DECEMBER 15, 2005
VOLUME 2 NO. 21

PATIENTS & PRACTICE

Men born "immature" at risk for high BP

Largescale study reveals stunning risk in grown-up preemies


The rise in preterm births

According to 1996 Health Canada statistics, preemie rates in this country went up to 7.1 per 100 births in 1996 from 6.4 in 1981. More recent figures from the 2000 Canadian Perinatal Health Report show that by the turn of the century, that figure had crept up to 7.5.

The boost in preterm birth rates is due to many factors, including the increased survival rate of preterm babies thanks to improved ultrasound technology and other early obstetric interventions.

Even though preterm births are seen as one of the industrialized world's most significant perinatal health problems, current comparative data is hard to find. Canadian rates mirror those of other industrialized countries with the striking exception of the US, where the rate was 11%.

The very high US rate could be explained by the marked differences in preterm birth rates between non-Hispanic whites and non-Hispanic blacks — 17.4% of live births to black women were preterm versus 9.8% for whites.

Preterm babies have always faced greater health problems. A new Swedish study published in the November 29 issue of Circulation indicates that for men born prematurely, the risks of high blood pressure later in life skyrocket.

Sweden and Canada have a similar percentage of preterm births — roughly 7%. "In this study, preterm birth was identified as a new and very early risk factor for high blood pressure," explained neonatologist Dr Stefan Johansson, the study's lead author from Karolinska University Hospital in Stockholm.
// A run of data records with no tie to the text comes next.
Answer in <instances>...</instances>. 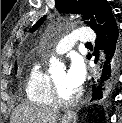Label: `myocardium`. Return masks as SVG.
I'll use <instances>...</instances> for the list:
<instances>
[{"instance_id":"1","label":"myocardium","mask_w":122,"mask_h":123,"mask_svg":"<svg viewBox=\"0 0 122 123\" xmlns=\"http://www.w3.org/2000/svg\"><path fill=\"white\" fill-rule=\"evenodd\" d=\"M50 93H51V97H52L53 101L60 105L74 104L80 99V97L82 95V91L77 90V92L75 94H73L72 96H69V97L63 96L60 93V90H59L55 80L53 79V77H50Z\"/></svg>"}]
</instances>
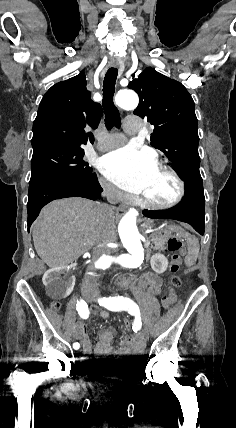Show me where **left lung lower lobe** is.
<instances>
[{
  "mask_svg": "<svg viewBox=\"0 0 236 428\" xmlns=\"http://www.w3.org/2000/svg\"><path fill=\"white\" fill-rule=\"evenodd\" d=\"M144 216L152 219H174L190 224L199 234H204L205 197L202 182L185 183V195L182 202L171 209L143 211Z\"/></svg>",
  "mask_w": 236,
  "mask_h": 428,
  "instance_id": "obj_1",
  "label": "left lung lower lobe"
}]
</instances>
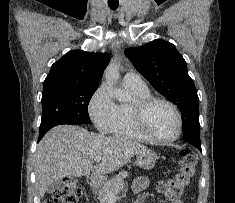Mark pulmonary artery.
Wrapping results in <instances>:
<instances>
[{
	"mask_svg": "<svg viewBox=\"0 0 235 203\" xmlns=\"http://www.w3.org/2000/svg\"><path fill=\"white\" fill-rule=\"evenodd\" d=\"M123 83L126 86H131L134 88H139V89L147 88L141 76L134 72H127L123 77Z\"/></svg>",
	"mask_w": 235,
	"mask_h": 203,
	"instance_id": "1",
	"label": "pulmonary artery"
}]
</instances>
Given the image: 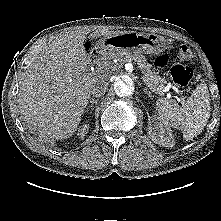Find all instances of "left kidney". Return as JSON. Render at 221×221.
<instances>
[{"mask_svg": "<svg viewBox=\"0 0 221 221\" xmlns=\"http://www.w3.org/2000/svg\"><path fill=\"white\" fill-rule=\"evenodd\" d=\"M148 134L151 140L164 147H173L174 138L171 129L162 121H154L148 125Z\"/></svg>", "mask_w": 221, "mask_h": 221, "instance_id": "5707ae66", "label": "left kidney"}]
</instances>
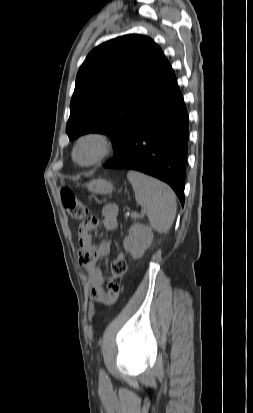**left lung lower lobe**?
I'll list each match as a JSON object with an SVG mask.
<instances>
[{
    "label": "left lung lower lobe",
    "instance_id": "obj_1",
    "mask_svg": "<svg viewBox=\"0 0 253 413\" xmlns=\"http://www.w3.org/2000/svg\"><path fill=\"white\" fill-rule=\"evenodd\" d=\"M189 121L171 65L129 121L105 168L133 169L168 183L184 205Z\"/></svg>",
    "mask_w": 253,
    "mask_h": 413
}]
</instances>
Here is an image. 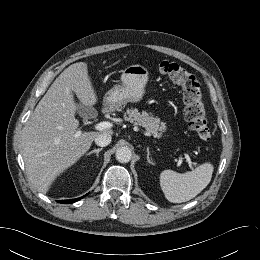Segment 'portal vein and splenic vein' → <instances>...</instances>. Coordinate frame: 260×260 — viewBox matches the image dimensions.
<instances>
[{
    "label": "portal vein and splenic vein",
    "instance_id": "obj_1",
    "mask_svg": "<svg viewBox=\"0 0 260 260\" xmlns=\"http://www.w3.org/2000/svg\"><path fill=\"white\" fill-rule=\"evenodd\" d=\"M111 127H112V123H110V122H108V121H103V122L97 123V124L94 126V128H95L96 130H100V131L105 130V129H109V128H111ZM186 159H187V161H188V164H189L190 168H193V167H192V164H193V163L191 162V160H190V158H189L188 155H186Z\"/></svg>",
    "mask_w": 260,
    "mask_h": 260
}]
</instances>
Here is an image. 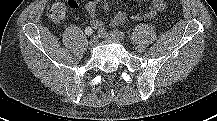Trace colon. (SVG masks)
Returning <instances> with one entry per match:
<instances>
[{"label":"colon","mask_w":217,"mask_h":121,"mask_svg":"<svg viewBox=\"0 0 217 121\" xmlns=\"http://www.w3.org/2000/svg\"><path fill=\"white\" fill-rule=\"evenodd\" d=\"M48 17L54 22H62L67 15V7L64 2L53 3L48 8Z\"/></svg>","instance_id":"colon-1"}]
</instances>
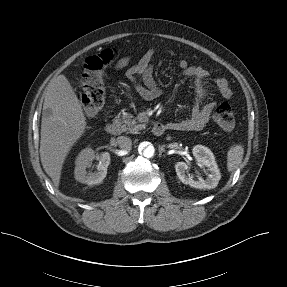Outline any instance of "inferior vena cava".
Here are the masks:
<instances>
[{
    "label": "inferior vena cava",
    "instance_id": "1",
    "mask_svg": "<svg viewBox=\"0 0 287 287\" xmlns=\"http://www.w3.org/2000/svg\"><path fill=\"white\" fill-rule=\"evenodd\" d=\"M117 143L119 147L123 150H130L132 147V141L130 138L125 137V136H119L117 138Z\"/></svg>",
    "mask_w": 287,
    "mask_h": 287
}]
</instances>
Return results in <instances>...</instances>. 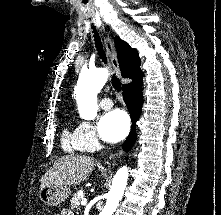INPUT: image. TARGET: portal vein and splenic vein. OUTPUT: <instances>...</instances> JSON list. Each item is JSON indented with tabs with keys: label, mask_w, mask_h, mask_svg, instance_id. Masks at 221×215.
<instances>
[{
	"label": "portal vein and splenic vein",
	"mask_w": 221,
	"mask_h": 215,
	"mask_svg": "<svg viewBox=\"0 0 221 215\" xmlns=\"http://www.w3.org/2000/svg\"><path fill=\"white\" fill-rule=\"evenodd\" d=\"M86 203H87V199L86 198H82L81 205H85Z\"/></svg>",
	"instance_id": "obj_1"
}]
</instances>
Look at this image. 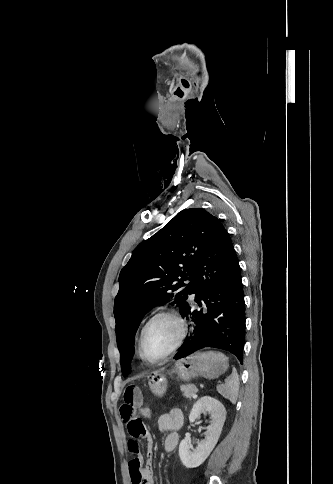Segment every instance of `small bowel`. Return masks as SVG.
Returning <instances> with one entry per match:
<instances>
[{
  "instance_id": "1",
  "label": "small bowel",
  "mask_w": 333,
  "mask_h": 484,
  "mask_svg": "<svg viewBox=\"0 0 333 484\" xmlns=\"http://www.w3.org/2000/svg\"><path fill=\"white\" fill-rule=\"evenodd\" d=\"M143 395L139 387L129 385L123 392V403L119 408L121 420L126 423L131 438L128 441V450L134 455L129 462V472L132 484H155L153 478L152 460L154 456V442L152 435L141 421L138 410L142 407ZM183 413L180 409H172L158 419V428L167 433L164 440V449L173 451L179 443L178 430L183 425ZM144 438L148 442L147 460L144 463L138 439Z\"/></svg>"
}]
</instances>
Study participants were predominately Caucasian and Nordic born. The study involved an impressive 329,495 men born between 1973 and 1981; their blood pressure was measured when they were drafted for military service between 1993 and 2001.

STAGGERING FINDINGS
"The association between preterm birth and high blood pressure is unlikely to be explained by family history or genetic factors," observed Dr Johansson. "Instead, early environmental challenges faced by the premature baby may affect development permanently, contributing to higher blood pressure in adulthood."

The figures are staggering. Compared to full-term babies (37-41 weeks), extremely preterm (< 29 weeks) had almost twice the risk of high systolic blood pressure. Men considered very preterm (29-32 weeks) had a 45% increased risk; the moderately preterm (33-36 weeks) had a 24% risk. (High BP was defined as systolic pressure of 140mm Hg or greater and diastolic pressure of 90 mm Hg or greater.)
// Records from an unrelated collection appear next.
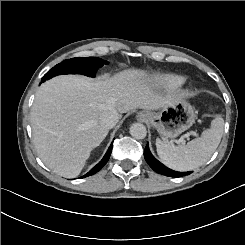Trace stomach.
Here are the masks:
<instances>
[{"mask_svg":"<svg viewBox=\"0 0 245 245\" xmlns=\"http://www.w3.org/2000/svg\"><path fill=\"white\" fill-rule=\"evenodd\" d=\"M153 119L149 123L158 131L166 141L175 138L189 129L196 119L194 108L186 101L172 102L159 112H152Z\"/></svg>","mask_w":245,"mask_h":245,"instance_id":"1","label":"stomach"}]
</instances>
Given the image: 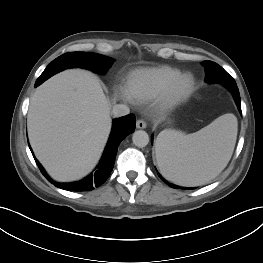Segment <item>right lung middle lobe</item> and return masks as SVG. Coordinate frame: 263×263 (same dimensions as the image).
<instances>
[{
	"instance_id": "1",
	"label": "right lung middle lobe",
	"mask_w": 263,
	"mask_h": 263,
	"mask_svg": "<svg viewBox=\"0 0 263 263\" xmlns=\"http://www.w3.org/2000/svg\"><path fill=\"white\" fill-rule=\"evenodd\" d=\"M113 59L89 52H73L59 56L44 70V75H54L66 68L83 67L104 73L112 66Z\"/></svg>"
}]
</instances>
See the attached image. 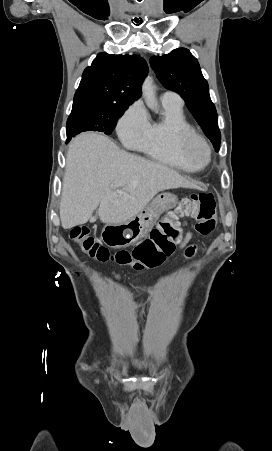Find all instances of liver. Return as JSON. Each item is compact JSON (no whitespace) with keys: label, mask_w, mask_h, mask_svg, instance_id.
<instances>
[{"label":"liver","mask_w":272,"mask_h":451,"mask_svg":"<svg viewBox=\"0 0 272 451\" xmlns=\"http://www.w3.org/2000/svg\"><path fill=\"white\" fill-rule=\"evenodd\" d=\"M170 188L197 186L168 166L120 150L106 136L79 134L67 152L59 208L62 227L96 222L97 216L103 224H122L139 214L158 192Z\"/></svg>","instance_id":"liver-1"}]
</instances>
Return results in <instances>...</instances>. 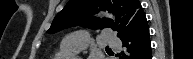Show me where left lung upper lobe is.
I'll return each mask as SVG.
<instances>
[{
    "instance_id": "1",
    "label": "left lung upper lobe",
    "mask_w": 193,
    "mask_h": 59,
    "mask_svg": "<svg viewBox=\"0 0 193 59\" xmlns=\"http://www.w3.org/2000/svg\"><path fill=\"white\" fill-rule=\"evenodd\" d=\"M116 14V20L94 18L98 10ZM143 12L139 0H70L54 18L48 33H55L72 26H86L92 29L109 27L118 31L119 37L137 14Z\"/></svg>"
}]
</instances>
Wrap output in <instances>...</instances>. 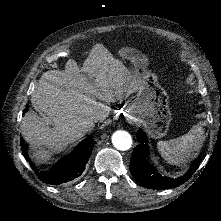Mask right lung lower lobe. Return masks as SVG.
I'll return each mask as SVG.
<instances>
[{
  "mask_svg": "<svg viewBox=\"0 0 221 221\" xmlns=\"http://www.w3.org/2000/svg\"><path fill=\"white\" fill-rule=\"evenodd\" d=\"M27 111L28 106L24 109V113ZM20 145L24 157L29 162L31 168L36 173V175L44 183L51 185H59L74 180L83 173L87 166L89 156L92 153L94 147V140L90 137L84 139L75 147V149L69 155L58 161L54 165V167L47 172L39 171L33 165L27 152L28 146L27 144H25L24 140H21Z\"/></svg>",
  "mask_w": 221,
  "mask_h": 221,
  "instance_id": "1",
  "label": "right lung lower lobe"
}]
</instances>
Additionally, babies born small for their gestational age showed a 10% increased risk of high systolic BP versus those born at normal weight.

According to Dr Johansson, this is the biggest study of its kind and includes subjects who were born during evolving neonatal care. Most studies which link low birth weight to cardiovascular diseases were based on participants who were born at a time when most very preterm babies died.

Dr Robert Usher, neonatologist at Mont-real's McGill University Health Centre, agrees, saying he's impressed both by the scope and design of this largescale study. "It's the first major study based on gestational age rather than low birth weights," he said.

Dr Johansson added that the study's findings are important in that they offer preterm men a chance to act early. "I believe that very preterm born children should have their blood pressure checked during their clinical follow-up programs," he said. "It may also be even more important for people born preterm to have a healthy lifestyle and to manage known risk factors of cardiovascular disease, such as smoking."